Cal turned to see that Lucy had frozen a few steps away from him. She looked more concerned than he had ever seen her.
“What the hell was that?” he asked, knowing he was being too sharp but unable to stop himself. What had Nina just been exposed to?
“He’s psychotic,” Lucy said, as though that wasn’t clear. “He was supposed to be restrained until we could move him to Psychiatric Emergency, but he must have gotten out of them.”
“That’s not supposed to be possible!” Cal protested.
“You think I don’t know that?” she snapped. “You’re not the only one here with a degree, Callum.” She looked frightened, and that frightened him. He’d never seen Lucy look anything but determined and, regularly, exasperated.
“Why are you looking at me like that?” he asked in consternation, reining in his anger at Nina being potentially exposed to whatever this man had, especially in the current climate. “He was just being crazy, right? He wasn’t actually—”
“Coronavirus positive,” Lucy confirmed, and her look of fear did not abate. “Cal, that means you’ve been exposed.”
“Surely not,” he said, trying for a laugh. He tried not to take notice of Nina’s stricken look in the corner of his eye. “He didn’t get near us.”
“He coughed all over you,” Lucy said. “She wiped his spit off her face. You have it on your shirt.”
He looked down. She was right.
“Luce—” he started.
“Isolation,” Lucy interrupted him. “We’ll need to keep you in isolation.”
“There’s no space in this hospital to keep us,” Cal protested. “They’re low on beds as it is.”
“We have a whole isolation ward,” Lucy corrected him. “What did you think they were clearing Level Four for? Anyone who’s exposed in the hospital—it’s to keep them from moving through the community to get home.”
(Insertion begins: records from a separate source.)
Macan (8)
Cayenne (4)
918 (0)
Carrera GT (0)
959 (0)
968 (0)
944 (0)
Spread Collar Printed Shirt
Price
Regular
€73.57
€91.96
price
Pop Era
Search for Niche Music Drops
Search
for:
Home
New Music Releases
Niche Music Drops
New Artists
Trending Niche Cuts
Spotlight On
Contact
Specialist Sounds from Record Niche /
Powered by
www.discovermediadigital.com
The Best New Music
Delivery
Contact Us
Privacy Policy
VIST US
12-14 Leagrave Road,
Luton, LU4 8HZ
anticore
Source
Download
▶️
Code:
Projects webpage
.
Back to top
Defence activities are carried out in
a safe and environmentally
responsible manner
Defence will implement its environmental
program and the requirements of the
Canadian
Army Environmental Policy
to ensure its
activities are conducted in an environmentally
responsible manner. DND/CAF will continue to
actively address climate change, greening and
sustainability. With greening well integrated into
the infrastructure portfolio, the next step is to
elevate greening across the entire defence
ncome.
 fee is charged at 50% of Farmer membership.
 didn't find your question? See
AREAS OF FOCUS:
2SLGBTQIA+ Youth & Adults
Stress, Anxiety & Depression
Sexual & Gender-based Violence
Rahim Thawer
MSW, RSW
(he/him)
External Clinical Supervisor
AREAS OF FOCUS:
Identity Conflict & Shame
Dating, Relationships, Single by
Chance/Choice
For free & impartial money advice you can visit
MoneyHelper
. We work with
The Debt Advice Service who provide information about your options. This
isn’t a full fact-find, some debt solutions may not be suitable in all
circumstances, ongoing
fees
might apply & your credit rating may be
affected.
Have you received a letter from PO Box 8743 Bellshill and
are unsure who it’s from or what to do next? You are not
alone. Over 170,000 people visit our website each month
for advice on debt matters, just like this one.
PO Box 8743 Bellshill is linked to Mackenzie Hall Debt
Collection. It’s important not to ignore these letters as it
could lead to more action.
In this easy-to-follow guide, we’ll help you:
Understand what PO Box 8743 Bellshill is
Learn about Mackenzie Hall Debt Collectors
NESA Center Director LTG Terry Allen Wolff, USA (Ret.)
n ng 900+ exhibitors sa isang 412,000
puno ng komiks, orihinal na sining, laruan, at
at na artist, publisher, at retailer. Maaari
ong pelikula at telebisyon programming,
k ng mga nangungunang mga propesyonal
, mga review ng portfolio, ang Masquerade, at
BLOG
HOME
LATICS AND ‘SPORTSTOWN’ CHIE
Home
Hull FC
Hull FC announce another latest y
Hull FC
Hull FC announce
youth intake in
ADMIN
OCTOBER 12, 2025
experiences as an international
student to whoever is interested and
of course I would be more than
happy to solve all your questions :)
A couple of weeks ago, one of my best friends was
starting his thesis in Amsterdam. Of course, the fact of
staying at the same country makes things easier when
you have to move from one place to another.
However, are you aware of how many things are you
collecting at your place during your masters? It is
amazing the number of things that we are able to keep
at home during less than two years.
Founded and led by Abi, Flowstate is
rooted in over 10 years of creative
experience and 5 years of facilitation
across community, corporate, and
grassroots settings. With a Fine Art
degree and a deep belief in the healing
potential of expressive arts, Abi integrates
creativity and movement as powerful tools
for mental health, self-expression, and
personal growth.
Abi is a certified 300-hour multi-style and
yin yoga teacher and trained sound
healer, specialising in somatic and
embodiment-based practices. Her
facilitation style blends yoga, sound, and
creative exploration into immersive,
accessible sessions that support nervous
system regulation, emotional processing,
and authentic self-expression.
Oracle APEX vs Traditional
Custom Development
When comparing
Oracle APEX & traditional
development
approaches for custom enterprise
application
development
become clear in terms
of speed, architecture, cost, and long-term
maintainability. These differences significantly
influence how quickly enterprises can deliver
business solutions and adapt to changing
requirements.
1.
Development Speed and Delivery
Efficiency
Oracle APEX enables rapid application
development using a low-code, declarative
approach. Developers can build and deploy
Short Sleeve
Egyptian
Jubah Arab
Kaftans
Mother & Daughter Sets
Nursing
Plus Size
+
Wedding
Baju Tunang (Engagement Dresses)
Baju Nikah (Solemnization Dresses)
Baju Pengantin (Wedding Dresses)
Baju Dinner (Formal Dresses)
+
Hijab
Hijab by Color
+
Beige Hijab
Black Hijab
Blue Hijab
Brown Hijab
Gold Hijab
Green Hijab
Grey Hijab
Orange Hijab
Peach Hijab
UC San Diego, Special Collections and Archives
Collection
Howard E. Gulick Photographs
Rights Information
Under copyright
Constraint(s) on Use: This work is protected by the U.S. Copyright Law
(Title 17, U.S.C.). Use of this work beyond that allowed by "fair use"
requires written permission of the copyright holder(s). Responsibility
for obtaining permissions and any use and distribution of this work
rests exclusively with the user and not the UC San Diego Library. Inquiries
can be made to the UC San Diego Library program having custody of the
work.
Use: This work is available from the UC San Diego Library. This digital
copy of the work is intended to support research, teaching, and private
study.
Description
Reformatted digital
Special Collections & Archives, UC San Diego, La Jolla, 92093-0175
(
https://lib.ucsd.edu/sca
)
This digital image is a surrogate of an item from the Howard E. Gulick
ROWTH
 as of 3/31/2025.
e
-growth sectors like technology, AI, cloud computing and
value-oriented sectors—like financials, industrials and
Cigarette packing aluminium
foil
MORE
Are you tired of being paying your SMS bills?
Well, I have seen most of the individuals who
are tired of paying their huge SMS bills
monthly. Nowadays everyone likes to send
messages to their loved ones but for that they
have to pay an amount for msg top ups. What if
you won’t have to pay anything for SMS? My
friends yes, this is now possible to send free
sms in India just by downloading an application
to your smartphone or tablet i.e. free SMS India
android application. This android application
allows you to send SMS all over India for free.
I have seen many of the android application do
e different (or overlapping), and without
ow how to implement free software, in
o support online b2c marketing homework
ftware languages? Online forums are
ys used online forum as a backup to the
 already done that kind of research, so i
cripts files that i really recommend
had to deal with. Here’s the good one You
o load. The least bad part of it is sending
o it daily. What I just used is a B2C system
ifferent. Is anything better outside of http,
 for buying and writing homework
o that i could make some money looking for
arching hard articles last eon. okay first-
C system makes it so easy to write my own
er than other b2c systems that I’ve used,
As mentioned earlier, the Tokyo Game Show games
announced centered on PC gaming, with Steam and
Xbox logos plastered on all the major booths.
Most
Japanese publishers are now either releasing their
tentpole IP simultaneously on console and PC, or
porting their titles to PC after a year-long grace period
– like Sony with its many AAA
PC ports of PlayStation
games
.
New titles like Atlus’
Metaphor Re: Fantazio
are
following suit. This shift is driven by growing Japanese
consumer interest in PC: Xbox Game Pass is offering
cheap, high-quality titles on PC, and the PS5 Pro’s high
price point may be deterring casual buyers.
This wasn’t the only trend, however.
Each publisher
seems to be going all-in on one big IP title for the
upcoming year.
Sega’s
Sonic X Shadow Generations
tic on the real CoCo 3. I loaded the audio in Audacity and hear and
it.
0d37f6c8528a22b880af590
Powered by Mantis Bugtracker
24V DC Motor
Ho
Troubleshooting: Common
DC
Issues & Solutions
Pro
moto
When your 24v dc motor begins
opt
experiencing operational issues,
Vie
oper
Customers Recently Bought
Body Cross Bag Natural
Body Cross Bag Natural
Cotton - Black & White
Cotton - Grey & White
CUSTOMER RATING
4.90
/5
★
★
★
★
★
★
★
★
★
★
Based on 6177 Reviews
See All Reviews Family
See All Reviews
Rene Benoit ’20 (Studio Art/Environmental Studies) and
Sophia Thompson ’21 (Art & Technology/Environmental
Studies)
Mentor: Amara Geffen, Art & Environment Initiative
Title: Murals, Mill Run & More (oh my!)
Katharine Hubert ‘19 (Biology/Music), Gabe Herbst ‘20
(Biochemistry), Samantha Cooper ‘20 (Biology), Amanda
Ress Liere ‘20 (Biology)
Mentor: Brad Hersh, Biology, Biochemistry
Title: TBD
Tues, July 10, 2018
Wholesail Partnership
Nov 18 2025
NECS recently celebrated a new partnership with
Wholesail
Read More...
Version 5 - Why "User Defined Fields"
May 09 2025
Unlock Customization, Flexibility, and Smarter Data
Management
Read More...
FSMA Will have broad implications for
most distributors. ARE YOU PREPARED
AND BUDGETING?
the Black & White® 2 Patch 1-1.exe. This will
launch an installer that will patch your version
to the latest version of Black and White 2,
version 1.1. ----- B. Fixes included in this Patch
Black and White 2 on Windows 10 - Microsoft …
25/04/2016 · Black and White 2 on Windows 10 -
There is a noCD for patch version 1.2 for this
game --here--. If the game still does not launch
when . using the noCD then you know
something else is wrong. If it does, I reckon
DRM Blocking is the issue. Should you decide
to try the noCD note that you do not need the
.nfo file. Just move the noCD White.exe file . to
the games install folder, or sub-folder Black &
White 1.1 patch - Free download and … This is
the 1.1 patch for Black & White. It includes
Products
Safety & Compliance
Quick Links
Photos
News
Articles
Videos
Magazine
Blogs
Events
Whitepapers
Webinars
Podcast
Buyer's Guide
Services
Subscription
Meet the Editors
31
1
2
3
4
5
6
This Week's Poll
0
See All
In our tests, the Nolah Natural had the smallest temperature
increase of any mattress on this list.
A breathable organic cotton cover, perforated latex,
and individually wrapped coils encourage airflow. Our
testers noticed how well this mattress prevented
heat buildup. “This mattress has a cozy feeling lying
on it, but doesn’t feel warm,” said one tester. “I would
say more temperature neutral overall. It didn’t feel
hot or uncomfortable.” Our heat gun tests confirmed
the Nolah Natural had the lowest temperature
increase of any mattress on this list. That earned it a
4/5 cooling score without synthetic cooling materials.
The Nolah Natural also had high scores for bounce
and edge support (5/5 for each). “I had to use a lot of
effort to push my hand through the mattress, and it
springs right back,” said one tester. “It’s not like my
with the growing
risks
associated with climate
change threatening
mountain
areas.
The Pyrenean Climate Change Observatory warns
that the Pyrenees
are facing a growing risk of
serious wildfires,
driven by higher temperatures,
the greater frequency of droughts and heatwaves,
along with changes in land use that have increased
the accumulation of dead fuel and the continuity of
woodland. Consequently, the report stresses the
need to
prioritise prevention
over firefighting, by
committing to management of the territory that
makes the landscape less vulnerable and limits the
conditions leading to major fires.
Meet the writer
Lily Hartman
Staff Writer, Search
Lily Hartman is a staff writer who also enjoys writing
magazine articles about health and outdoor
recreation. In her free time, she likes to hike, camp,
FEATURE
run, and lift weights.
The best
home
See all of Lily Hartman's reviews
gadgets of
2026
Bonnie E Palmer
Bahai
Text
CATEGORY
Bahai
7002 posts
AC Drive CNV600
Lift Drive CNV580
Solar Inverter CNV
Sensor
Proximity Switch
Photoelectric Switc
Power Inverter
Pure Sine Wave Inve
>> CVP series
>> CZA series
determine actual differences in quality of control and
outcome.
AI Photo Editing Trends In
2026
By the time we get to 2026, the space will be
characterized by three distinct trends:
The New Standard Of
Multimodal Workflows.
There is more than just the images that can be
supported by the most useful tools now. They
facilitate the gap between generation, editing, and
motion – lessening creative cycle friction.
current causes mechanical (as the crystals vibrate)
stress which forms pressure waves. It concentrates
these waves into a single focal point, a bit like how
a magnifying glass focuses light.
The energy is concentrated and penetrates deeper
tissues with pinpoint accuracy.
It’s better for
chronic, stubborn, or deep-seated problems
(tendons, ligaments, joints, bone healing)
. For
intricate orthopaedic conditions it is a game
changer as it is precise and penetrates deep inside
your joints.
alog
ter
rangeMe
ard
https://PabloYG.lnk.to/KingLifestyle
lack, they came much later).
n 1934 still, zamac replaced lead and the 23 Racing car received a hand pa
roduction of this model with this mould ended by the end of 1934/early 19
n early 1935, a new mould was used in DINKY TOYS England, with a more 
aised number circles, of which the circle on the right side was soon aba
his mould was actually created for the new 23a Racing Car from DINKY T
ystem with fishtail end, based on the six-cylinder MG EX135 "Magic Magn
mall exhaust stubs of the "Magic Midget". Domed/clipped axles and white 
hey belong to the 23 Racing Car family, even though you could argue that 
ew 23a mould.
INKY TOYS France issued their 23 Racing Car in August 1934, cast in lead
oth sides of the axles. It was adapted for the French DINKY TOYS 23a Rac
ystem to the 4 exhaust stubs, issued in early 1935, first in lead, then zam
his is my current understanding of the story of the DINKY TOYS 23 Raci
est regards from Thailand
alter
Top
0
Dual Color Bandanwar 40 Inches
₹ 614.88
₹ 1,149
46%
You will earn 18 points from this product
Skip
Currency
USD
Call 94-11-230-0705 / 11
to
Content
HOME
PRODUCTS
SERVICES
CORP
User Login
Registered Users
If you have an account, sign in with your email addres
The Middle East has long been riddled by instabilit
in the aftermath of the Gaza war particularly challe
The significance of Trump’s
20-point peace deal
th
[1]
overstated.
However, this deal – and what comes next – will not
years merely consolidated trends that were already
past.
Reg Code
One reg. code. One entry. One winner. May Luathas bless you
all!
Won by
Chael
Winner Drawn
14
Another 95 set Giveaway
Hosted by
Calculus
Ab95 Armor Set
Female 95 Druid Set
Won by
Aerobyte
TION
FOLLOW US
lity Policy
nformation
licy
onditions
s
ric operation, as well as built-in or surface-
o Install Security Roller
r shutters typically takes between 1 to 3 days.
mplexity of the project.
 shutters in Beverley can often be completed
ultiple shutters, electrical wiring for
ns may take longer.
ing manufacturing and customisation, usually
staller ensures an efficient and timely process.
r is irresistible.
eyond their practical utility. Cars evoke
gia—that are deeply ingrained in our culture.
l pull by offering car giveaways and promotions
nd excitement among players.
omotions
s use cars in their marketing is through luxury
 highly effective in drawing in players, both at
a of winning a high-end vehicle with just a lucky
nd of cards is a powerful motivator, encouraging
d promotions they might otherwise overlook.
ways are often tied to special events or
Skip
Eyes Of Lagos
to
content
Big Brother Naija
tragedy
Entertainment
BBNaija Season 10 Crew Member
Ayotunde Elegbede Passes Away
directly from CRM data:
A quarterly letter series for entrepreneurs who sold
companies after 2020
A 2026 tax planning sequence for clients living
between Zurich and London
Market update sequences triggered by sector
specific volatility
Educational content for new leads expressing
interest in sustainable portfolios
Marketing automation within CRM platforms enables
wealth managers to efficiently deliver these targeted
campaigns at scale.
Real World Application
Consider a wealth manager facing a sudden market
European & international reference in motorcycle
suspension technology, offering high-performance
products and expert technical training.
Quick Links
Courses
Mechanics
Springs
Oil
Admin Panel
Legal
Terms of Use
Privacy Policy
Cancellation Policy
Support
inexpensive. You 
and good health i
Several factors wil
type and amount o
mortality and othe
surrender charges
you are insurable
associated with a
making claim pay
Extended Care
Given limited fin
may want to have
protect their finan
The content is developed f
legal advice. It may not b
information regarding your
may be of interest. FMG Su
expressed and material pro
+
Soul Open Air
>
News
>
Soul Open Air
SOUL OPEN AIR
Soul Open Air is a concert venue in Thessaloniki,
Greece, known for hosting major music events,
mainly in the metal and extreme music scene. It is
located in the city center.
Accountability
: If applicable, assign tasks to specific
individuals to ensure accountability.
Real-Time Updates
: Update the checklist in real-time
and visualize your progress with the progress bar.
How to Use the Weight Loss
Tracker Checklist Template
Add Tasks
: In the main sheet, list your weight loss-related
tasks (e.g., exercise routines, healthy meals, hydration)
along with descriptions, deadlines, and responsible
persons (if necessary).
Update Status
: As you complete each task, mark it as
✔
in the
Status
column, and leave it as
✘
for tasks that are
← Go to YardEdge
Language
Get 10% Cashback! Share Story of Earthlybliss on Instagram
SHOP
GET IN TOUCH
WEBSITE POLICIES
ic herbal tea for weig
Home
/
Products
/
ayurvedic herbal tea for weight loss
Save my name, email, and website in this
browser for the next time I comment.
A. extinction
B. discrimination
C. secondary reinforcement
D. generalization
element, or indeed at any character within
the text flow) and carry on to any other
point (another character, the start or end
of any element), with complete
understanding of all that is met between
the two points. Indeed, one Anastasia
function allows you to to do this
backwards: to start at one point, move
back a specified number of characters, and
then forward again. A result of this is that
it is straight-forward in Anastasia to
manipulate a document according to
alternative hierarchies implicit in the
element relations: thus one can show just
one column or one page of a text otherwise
“Are you telling me I’m going to be trapped on Level Four for two weeks?” Callum snapped.
“Are you telling me I’m going to be stuck in here for two weeks?” Nina asked, speaking for the first time since the coughing assault.
Lucy shrugged helplessly. “I don’t know what else to say to you,” she said. “I’ll get the paperwork, but we’re going to have to admit you both. It’s the only safe thing to do.” She fixed Callum with a steely glare. “You know how important it is that we avoid exposing anyone to this. You know how important isolation is to keeping people safe.”
“Yes, but—” he cut himself off before he could say what he’d been thinking. That’s for other people to deal with. I never thought it would apply to me.
“I can’t do that,” Nina cut in. “I have a job. I’m working from home, but that’s where all my stuff is. That’s where my life is. I need…I need…” she trailed off, looking horror-struck. “You can’t keep me here,” she managed after a momentary pause.
“But if you don’t stay, think about the people you might be exposing,” Lucy said evenly. Apparently, she had recovered her equilibrium. “The grandmother in the lift. The person with asthma who passes you on the street. Whoever touches the latch on your gate after you. Isolation isn’t just to protect us. It’s to protect everyone who’s more vulnerable than we are from being exposed.”
“I know that,” Nina protested. “I just—” She broke off and heaved a sigh. “All right. I understand. I understand.” She swallowed and took a deep breath. “I guess I just wait here until you’re ready to admit me, then? I’ll try not to touch anything. But I guess that doesn’t matter so much, since that guy already coughed everywhere.” She cracked the weakest possible smile, and Callum realised what this would mean.
Two weeks. Two weeks in the company of the woman who had captivated him so profoundly, they’d talked until the bar staff actually asked them to leave so they could close then found their way back to his house. And then, when he hadn’t been able to keep his hands off her any longer, he’d taken her to bed and she’d rocked his goddamn world, only to disappear before he woke up the next morning. He hadn’t thought to ask for her number or even her last name while they were talking. He’d been too busy being enamoured of her. And then she was gone, and he had no way of finding her.
Until now. Or maybe more appropriately, she’d found him. Of all the Emergency Departments in all the hospitals in all the world, she walked into mine, he found himself thinking then cut himself off before he could get any more ridiculous. This situation was ridiculous, but what could he do? Treat her appropriately, endure two weeks in close proximity, and send her on her way without begging for answers as to why she had seemed as enraptured by him as he was by her for all those hours when they were together, only to disappear without a trace.
He could do this.
He had to be able to do this.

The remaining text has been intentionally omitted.